Extracted page text data
▼

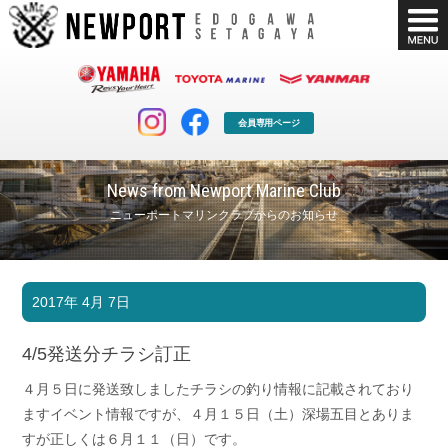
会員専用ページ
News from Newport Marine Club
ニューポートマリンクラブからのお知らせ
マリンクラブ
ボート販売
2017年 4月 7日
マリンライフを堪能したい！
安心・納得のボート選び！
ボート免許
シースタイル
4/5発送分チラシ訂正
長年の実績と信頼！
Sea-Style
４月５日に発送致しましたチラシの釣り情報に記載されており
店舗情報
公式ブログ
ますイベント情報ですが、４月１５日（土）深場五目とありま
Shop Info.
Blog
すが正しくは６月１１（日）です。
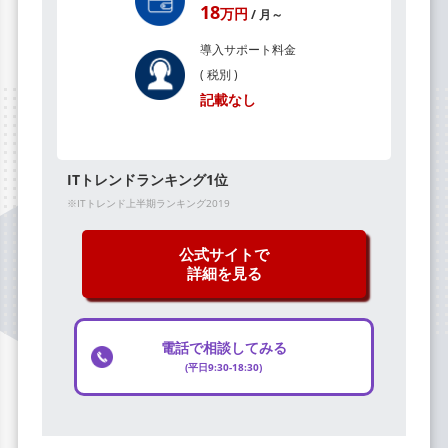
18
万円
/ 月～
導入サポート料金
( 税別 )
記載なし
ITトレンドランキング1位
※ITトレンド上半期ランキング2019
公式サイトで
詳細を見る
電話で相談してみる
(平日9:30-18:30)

▲

### What the task requires
Repeat the data exactly. No pictures should appear.

### Solved exercise
会員専用ページ
News from Newport Marine Club
ニューポートマリンクラブからのお知らせ
マリンクラブ
ボート販売
2017年 4月 7日
マリンライフを堪能したい！
安心・納得のボート選び！
ボート免許
シースタイル
4/5発送分チラシ訂正
長年の実績と信頼！
Sea-Style
４月５日に発送致しましたチラシの釣り情報に記載されており
店舗情報
公式ブログ
ますイベント情報ですが、４月１５日（土）深場五目とありま
Shop Info.
Blog
すが正しくは６月１１（日）です。
18
万円
/ 月～
導入サポート料金
( 税別 )
記載なし
ITトレンドランキング1位
※ITトレンド上半期ランキング2019
公式サイトで
詳細を見る
電話で相談してみる
(平日9:30-18:30)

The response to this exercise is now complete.